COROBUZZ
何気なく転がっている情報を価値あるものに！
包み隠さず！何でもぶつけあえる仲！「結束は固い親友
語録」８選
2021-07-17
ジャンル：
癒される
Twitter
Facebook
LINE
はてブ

---

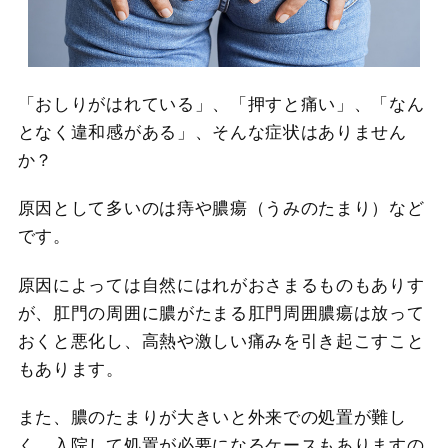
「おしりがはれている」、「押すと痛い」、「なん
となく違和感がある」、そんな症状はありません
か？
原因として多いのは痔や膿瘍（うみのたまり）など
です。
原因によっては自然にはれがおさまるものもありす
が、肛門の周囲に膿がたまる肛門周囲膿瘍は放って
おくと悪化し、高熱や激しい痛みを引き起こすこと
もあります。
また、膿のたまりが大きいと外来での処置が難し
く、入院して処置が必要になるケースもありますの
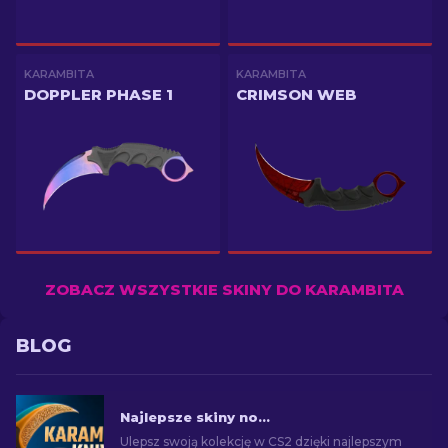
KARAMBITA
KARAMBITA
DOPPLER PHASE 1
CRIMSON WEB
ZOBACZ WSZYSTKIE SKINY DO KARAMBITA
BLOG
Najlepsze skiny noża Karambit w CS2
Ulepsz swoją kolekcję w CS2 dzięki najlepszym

--

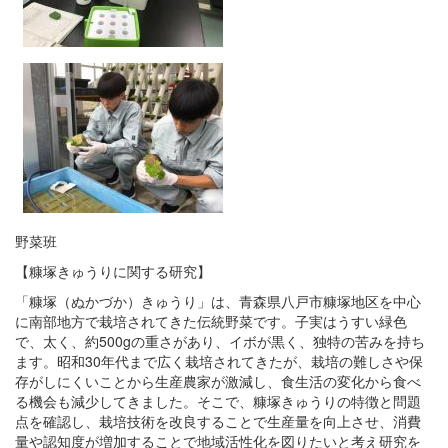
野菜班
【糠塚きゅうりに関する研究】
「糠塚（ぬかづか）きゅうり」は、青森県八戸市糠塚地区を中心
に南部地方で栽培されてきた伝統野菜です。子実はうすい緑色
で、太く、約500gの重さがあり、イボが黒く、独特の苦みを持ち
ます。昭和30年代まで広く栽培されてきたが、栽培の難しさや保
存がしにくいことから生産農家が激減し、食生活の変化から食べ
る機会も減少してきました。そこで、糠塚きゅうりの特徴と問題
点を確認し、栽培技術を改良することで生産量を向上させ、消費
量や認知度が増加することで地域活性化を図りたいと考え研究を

Aim of the task:
Repeat exactly the lines of the listing above, from the one with "ます。昭和30年代まで広く栽培されてきたが、栽培の難しさや保" down to the one with "量や認知度が増加することで地域活性化を図りたいと考え研究を"; both of those lines belong in the range.

Response for this exercise:
ます。昭和30年代まで広く栽培されてきたが、栽培の難しさや保
存がしにくいことから生産農家が激減し、食生活の変化から食べ
る機会も減少してきました。そこで、糠塚きゅうりの特徴と問題
点を確認し、栽培技術を改良することで生産量を向上させ、消費
量や認知度が増加することで地域活性化を図りたいと考え研究を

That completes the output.